The 1st $25,000 at 15% factors to $3,750 and $250 reduction from 1982 and $500 from 1981.
$25 to $50,000 at 18% factors to $9,000 and $500 reduction from 1982 and $1000 from 1981.
$50 to $75,000 at 30% factors to $22,500 and remains the same in 1981 and 1982.
$75 to $100,000 at 40% factors to $40,000 and remains the same from 1981 and 1982.
1984 to 1986
The first $25,000 at 15% factors to $3750 and $250 reduction from 1982, $500 from 1981 and no change from 1983.
$25,000 to $50,000 at 18% factors to $9000 and $500 reduction from 1982, $1000 from 1981 and no change from 1983.
$50 to $75,000 at 30% factors to $22,500 and remains the same from 1981 to 1983.
$75 to $100,000 at 40% factors to $40,000 and remains the same from 1981 to 1983.
$100,000 to $1 million at 51% factors to $510,000 and a new category.
$1,405,000 at 40% factors to $562,000 and a new category.
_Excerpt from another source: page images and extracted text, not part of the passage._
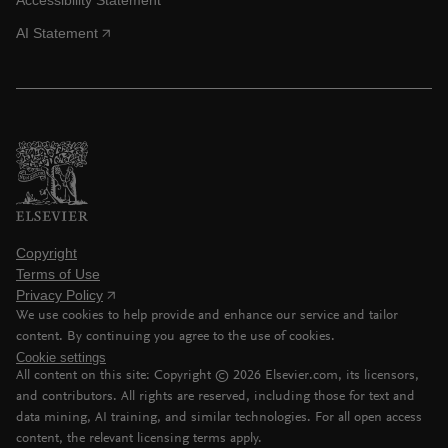
AI Statement
Copyright
Terms of Use
Privacy Policy
We use cookies to help provide and enhance our service and tailor
content. By continuing you agree to the use of cookies.
Cookie settings
All content on this site: Copyright ©
2026
Elsevier.com, its licensors,
and contributors. All rights are reserved, including those for text and
data mining, AI training, and similar technologies. For all open access
content, the relevant licensing terms apply.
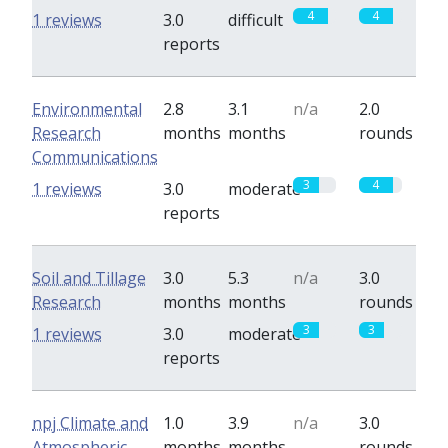
4
4
1 reviews
3.0
difficult
reports
Environmental
2.8
3.1
n/a
2.0
Research
months
months
rounds
Communications
3
4
1 reviews
3.0
moderate
reports
Soil and Tillage
3.0
5.3
n/a
3.0
Research
months
months
rounds
3
3
1 reviews
3.0
moderate
reports
npj Climate and
1.0
3.9
n/a
3.0
Atmospheric
months
months
rounds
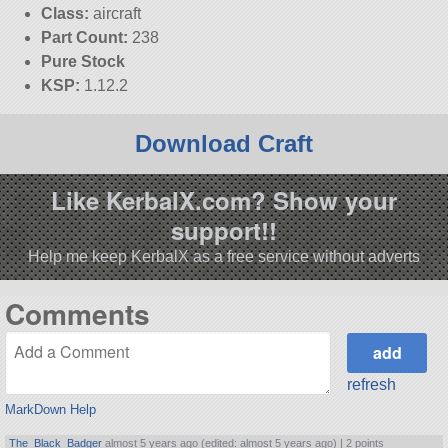
Class:
aircraft
Part Count:
238
Pure Stock
KSP:
1.12.2
Download Craft
Like KerbalX.com? Show your
support!!
Help me keep KerbalX as a free service without adverts
Comments
refresh
MarkDown Help
The_Black_Badger
almost 5 years ago (edited: almost 5 years ago) |
2 points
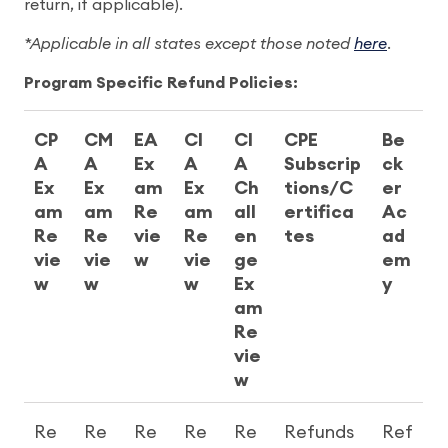
return, if applicable).
*Applicable in all states except those noted
here
.
Program Specific Refund Policies:
CP
CM
EA
CI
CI
CPE
Be
A
A
Ex
A
A
Subscrip
ck
Ex
Ex
am
Ex
Ch
tions/C
er
am
am
Re
am
all
ertifica
Ac
Re
Re
vie
Re
en
tes
ad
vie
vie
w
vie
ge
em
w
w
w
Ex
y
am
Re
vie
w
Re
Re
Re
Re
Re
Refunds
Ref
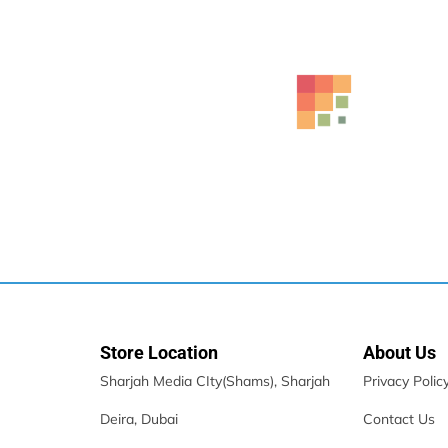
Lenovo ThinkBook 16 G7 IML Laptop With AI
2,249.00
د.إ
Store Location
About Us
Sharjah Media CIty(Shams), Sharjah
Privacy Polic
Deira, Dubai
Contact Us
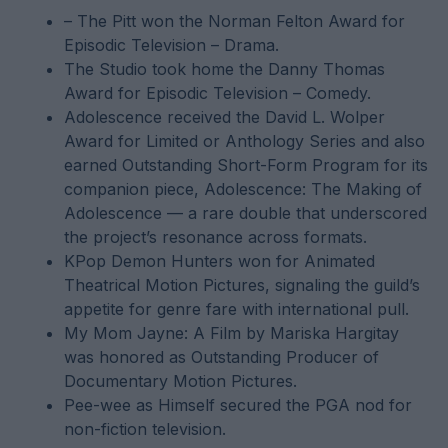
– The Pitt won the Norman Felton Award for
Episodic Television – Drama.
The Studio took home the Danny Thomas
Award for Episodic Television – Comedy.
Adolescence received the David L. Wolper
Award for Limited or Anthology Series and also
earned Outstanding Short-Form Program for its
companion piece, Adolescence: The Making of
Adolescence — a rare double that underscored
the project’s resonance across formats.
KPop Demon Hunters won for Animated
Theatrical Motion Pictures, signaling the guild’s
appetite for genre fare with international pull.
My Mom Jayne: A Film by Mariska Hargitay
was honored as Outstanding Producer of
Documentary Motion Pictures.
Pee-wee as Himself secured the PGA nod for
non-fiction television.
The commonality from 1981 to 2017 in the first $25,000 bracket was unchanged as the 1st $25,000 at 15% factors to $3750 yet $50,000 at 15% factors to $7500 or $3750 X 2.
The $75,000 category is undefined from 1993 to 2017 as it brackets to either 25% or $18,750 and at 34% factors to $25,500. From 1979 to 1986, the $75,000 bracket factored to either 30% or 40% and represents a tax owed at $22,500 or $30,000. A declaration of small reduction at $75,000 is appropriate.
The $100,000 category from 1993 to 2017 at 34% or 39% factors to either $34,000 or $39,000. From 1979 to 1986, the $100,000 bracket at 40% and 51% factors to either $40,000 or $51,000.
The question for the unchanged or slight reduction status in the lower brackets from 1979 to 2017 is the effect to the small business and Sub Chapter S Corporations. The tax burden remained the same in 38 years from 1979. The line of demarcation is located at $75,000 and $100,000 as those brackets are not only undefined but they determine a higher or lower tax rate.
The tax impact to larger corporations such as GM, IBM and Exxon from 1988 to 2017, for the most part remained consistent from the 35% rate.
The question to not only repatriations but Trump and Mnuchin stated money outside the US accounts for roughly $3 to $5 trillion. For context, Europe’s M3 Money supply stands at 11,654 billion, the Chinese spent 187,841.00 billion in the 2017 budget and Japan spends roughly 830 billion USD per year based on its latest 2017 budget. Money of this magnitude must assume the amounts were invested decades ago and possibly since the higher tax rates in 1987. As American entities, companies are taxed at current rates on what the IRS states is Worldwide income but only when the money is repatriated. American companies deduct or claim a foreign tax credit to offset taxes paid in other nations.
Not only is the Trump proposal to lower the top corporate rate to 15% from 35% but repatriated money will be charged a one time tax of 10% in exchange to exclude the current year’s tax liability. Paul Ryan and the House Republican proposal is to tax accumulated foreign earnings at 8.75% on cash and cash equivalents and 3.8% on other profits. The payments would be spread over an 8 year period. The proposal simply taxes untaxed foreign cash. Sub Chapter S corporations and Pass Throughs would be charged a flat tax.
The Territorial System proposal would allow the foreign nation to tax the American company and exclude taxes owed in the American system. The idea is to exclude the double tax from America and the overseas nation. The question of repatriation would be eliminated as overseas corporate monies are then allowed to float freely across borders. The question then is the competition and bidding wars between nations to institute the lowest tax in order to retain the particular company within its borders.